Sir Harry and Juana lived happily ever after and were not parted till ‘mon Enrique’ died in 1860, 48 years after the two had been united in wedlock in the blood-soaked city of Badajoz. Lady Smith survived him by exactly 12 years and mourned him till the day she, too, left this earth. They lie buried side by side in the town of Whittlesea just outside Peterborough in Cambridgeshire where he spent his youth (and after which, incidentally, Whittlesea in the Eastern Cape is named).
Perhaps we should raise a monument to Juana. People erect monuments to soldiers and politicians; why not to one to a gentle but resolute woman from far away who conquered the people of South Africa not with sword or gun but with the simple goodness that filled her heart?
FOOTNOTE: Long after Juana’s passing ano
ther town was named ‘Ladysmith’, this time in British Columbia. That came about as a result of the siege of Ladysmith in Natal during the Second Anglo-Boer War in which more than 7 000 Canadians fought. Back home in 1904, they decided to commemorate the great siege.
The River of Diamonds
THE RIVER OF DIAMONDS
If you every have the opportunity of travelling along the N12 down from Johannesburg towards Kimberley, passing old towns like Jan Kempdorp (formerly Andalusia), then Windsorton (formerly Hebron), you are about to pass into some of the most fascinating history our country has to offer.

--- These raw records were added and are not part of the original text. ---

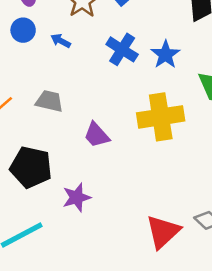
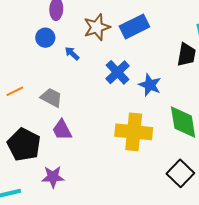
blue star: (165, 55) -> (150, 85), turned -30
purple trapezoid: (97, 135) -> (62, 130), moved

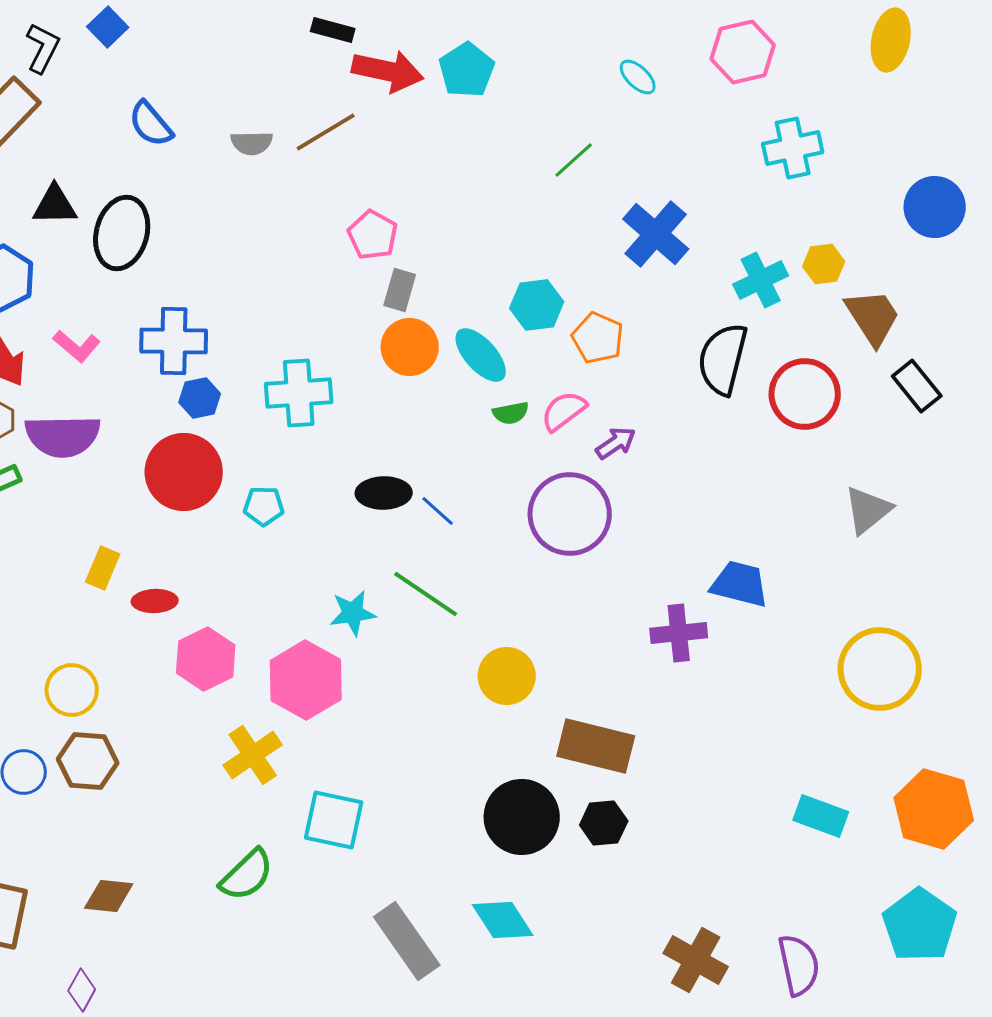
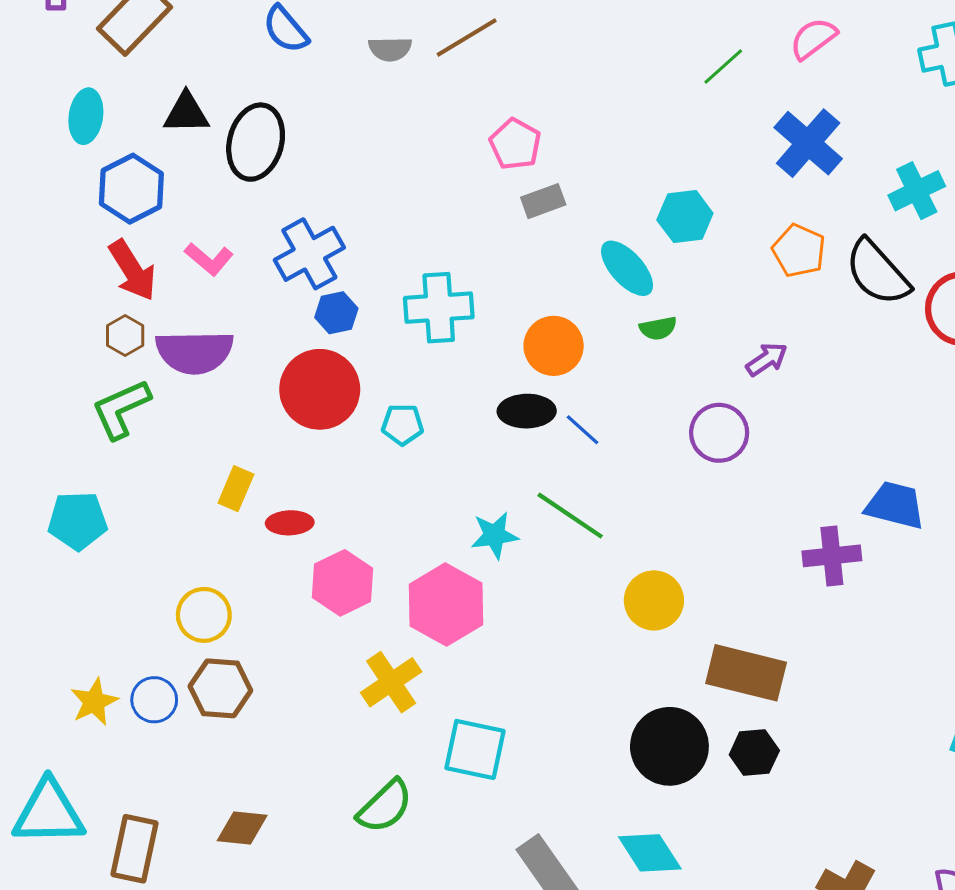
gray rectangle: (400, 290) -> (543, 201), turned 54
orange pentagon: (598, 338) -> (799, 251), moved
blue cross: (174, 341) -> (309, 254), turned -30
orange circle: (410, 347) -> (554, 346), moved
black semicircle: (723, 359) -> (877, 272), turned -56
pink semicircle: (564, 411) -> (813, 39), moved
purple circle: (570, 514) -> (719, 433), size x0.7

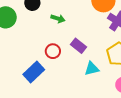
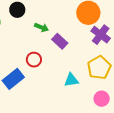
purple rectangle: (79, 46) -> (60, 41), moved

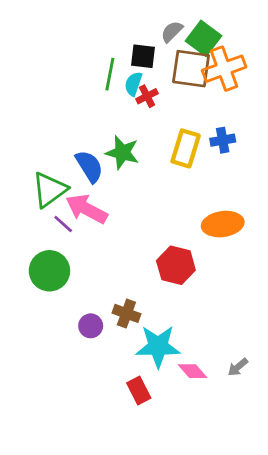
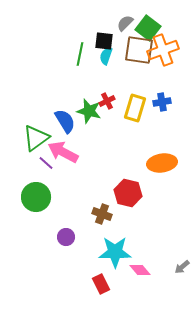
cyan semicircle: (133, 84) -> (106, 56), moved
red cross: (147, 96) -> (107, 101), moved
brown cross: (126, 313) -> (102, 214), moved
gray arrow: (238, 367) -> (182, 267), moved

It was in this area, which lies in a natural loop of the Vaal or Lekoa River, now called Barkly West, that the first diamond diggings were founded in the latter part of the 1860s – the ‘Wet Diggings’, as they came to be known. On the northern bank of the Vaal River lay the small hamlet of Klipdrift or Parkerton, and on the southern bank was Pniel, location of the original Berlin Mission Station, the most far-flung outpost in the almost unknown hinterland.
From every corner of the globe people sailed to Cape Town, travelled by train to the railhead and then set off on foot, bicycle or stagecoach, all aiming to reach the Vaal River, stake their claims and – so they hoped – make a fortune.
Only a few did, but there was never any shortage of hopefuls. If you stand there on the banks of the river and allow your vision to blur, you can picture the horde of hopefuls wielding pick and shovel on their claims. Settlements sprang up westwards all along the river – Canteen Koppie, Gong Gong, Winter Rush, Webster’s Pools, Waldeck’s Plant, Delport’s Hoop, Sydney-on-Vaal and others.